Quatre romans à glisser dans sa valise pour les vacances

Avec les vacances d’été, c’est le moment de prendre un peu de temps pour lire au calme. On vous propose quatre livres sympathiques à emmener avec soi…

LE RIRE DES AUTRES

Imaginez si, un beau jour, votre conjoint(e) se mettait subitement à… vomir des billets de banque à cadence soutenue ! C’est le postulat de départ un peu (beaucoup) farfelu de l’excellent roman d’Emma Tholozan, « Le rire des autres » (éditions Denoël). Rien à jeter dans ce premier coup d’essai, où l’autrice de 27 ans croque à merveille son personnage d’Anna, cynique désabusée contrainte de faire un job alimentaire éreintant, elle qui rêvait de devenir quelqu’un avec son master de philo sous le bras.

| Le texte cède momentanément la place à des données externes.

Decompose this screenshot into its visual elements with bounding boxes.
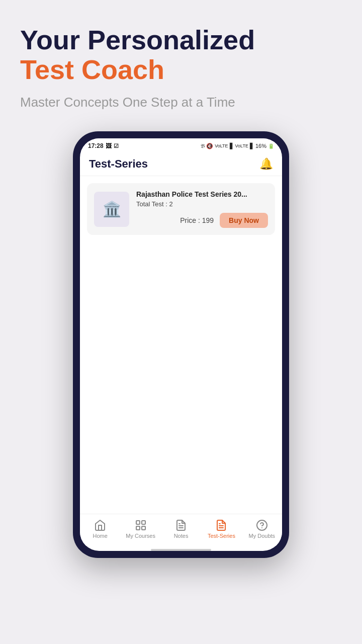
svg-point-8 (219, 525, 220, 526)
app-title: Test-Series (89, 157, 148, 171)
test-series-card: 🏛️ Rajasthan Police Test Series 20... To… (87, 183, 275, 235)
app-header: Test-Series 🔔 (80, 151, 282, 176)
nav-my-courses[interactable]: My Courses (120, 519, 160, 539)
test-series-icon (215, 519, 227, 531)
signal-icon2: ▋ (250, 143, 254, 149)
bluetooth-icon: 𝔅 (201, 143, 205, 149)
nav-my-doubts[interactable]: My Doubts (242, 519, 282, 539)
nav-test-series-label: Test-Series (208, 533, 235, 539)
hero-subtitle: Master Concepts One Step at a Time (20, 93, 342, 111)
volte-icon: VoLTE (215, 143, 228, 148)
status-icons: 𝔅 🔇 VoLTE ▋ VoLTE ▋ 16% 🔋 (201, 143, 274, 149)
my-courses-icon (135, 519, 147, 531)
test-total: Total Test : 2 (136, 200, 268, 208)
nav-notes-label: Notes (174, 533, 189, 539)
svg-point-9 (219, 527, 220, 528)
bottom-nav: Home My Courses (80, 514, 282, 546)
test-logo: 🏛️ (94, 192, 129, 227)
nav-my-doubts-label: My Doubts (249, 533, 276, 539)
test-name: Rajasthan Police Test Series 20... (136, 190, 268, 198)
test-price: Price : 199 (180, 216, 214, 224)
logo-emblem-icon: 🏛️ (103, 200, 121, 218)
battery-shape: 🔋 (268, 143, 274, 149)
nav-notes[interactable]: Notes (161, 519, 201, 539)
hero-section: Your Personalized Test Coach Master Conc… (20, 25, 342, 111)
buy-now-button[interactable]: Buy Now (220, 213, 268, 228)
test-price-row: Price : 199 Buy Now (136, 213, 268, 228)
svg-rect-0 (136, 521, 140, 524)
status-time: 17:28 🖼 ☑ (88, 142, 119, 149)
home-icon (94, 519, 106, 531)
nav-home-label: Home (93, 533, 108, 539)
home-indicator (151, 549, 211, 551)
volte-icon2: VoLTE (235, 143, 248, 148)
photo-icon: 🖼 (106, 142, 112, 149)
signal-icon1: ▋ (230, 143, 234, 149)
nav-test-series[interactable]: Test-Series (201, 519, 241, 539)
svg-rect-3 (142, 526, 145, 530)
svg-rect-1 (142, 521, 145, 524)
nav-home[interactable]: Home (80, 519, 120, 539)
hero-title-line2: Test Coach (20, 55, 342, 85)
notification-bell-icon[interactable]: 🔔 (259, 157, 273, 171)
app-content: 🏛️ Rajasthan Police Test Series 20... To… (80, 176, 282, 514)
my-doubts-icon (256, 519, 268, 531)
check-icon: ☑ (114, 143, 119, 149)
hero-title-line1: Your Personalized (20, 25, 342, 55)
svg-rect-2 (136, 526, 140, 530)
notes-icon (175, 519, 187, 531)
test-info: Rajasthan Police Test Series 20... Total… (136, 190, 268, 228)
phone-mockup: 17:28 🖼 ☑ 𝔅 🔇 VoLTE ▋ VoLTE ▋ 16% 🔋 Test… (73, 131, 289, 558)
status-bar: 17:28 🖼 ☑ 𝔅 🔇 VoLTE ▋ VoLTE ▋ 16% 🔋 (80, 138, 282, 151)
nav-my-courses-label: My Courses (126, 533, 155, 539)
mute-icon: 🔇 (206, 143, 213, 149)
phone-screen: 17:28 🖼 ☑ 𝔅 🔇 VoLTE ▋ VoLTE ▋ 16% 🔋 Test… (80, 138, 282, 551)
battery-icon: 16% (255, 143, 266, 149)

Ici, le ton est léger, drôle, boosté par de truculentes punchlines. Mais derrière ce côté décalé se dessine, finalement, un conte moderne, une sorte de fable sur la notion du paraître. Touchante au départ, Anna devient peu à peu imbuvable, exploitant à tout va le corps de son copain cracheur d’oseille. L’argent passe finalement au second plan : l’important pour elle ? C’est ce qu’il procure, surtout l’apparence !

Avec son récit invraisemblable qui fait réfléchir et offre un sous-texte intelligent et pertinent, « Le rire des autres » est un roman fantastique, dans tous les sens du terme.

> Emma Tholozan est lauréate du Prix du roman tmv 2024 avec « Le rire des autres ». Retrouvez son interview en un clic ICI ! 

LA FIN DU SOMMEIL

« Être parent, c’est d’accepter d’être une algue desséchée sur le rivage brûlant de la modernité. » Cette phrase est dite au début de « La fin du sommeil » (éditions de l’Olivier) par Pierre-Antoine, personnage principal et anti-héros face à ses enfants indifférents. Sa femme ? Elle l’est tout autant. Son travail ? Bof. Sa vie ? Idem.

Face à cette morne existence, et alors qu’une simple allergie lui a été diagnostiquée, Pierre-Antoine va alors annoncer qu’il souffre d’un cancer. Une ruse qui lui permettra d’écrire un roman et retrouver la considération de ses proches. Au fil de la lecture, « La fin du sommeil » fait rire, sourire, puis parfois moins : sous ce récit mordant se cache finalement une farce cruelle tragi-comique pas si drôle.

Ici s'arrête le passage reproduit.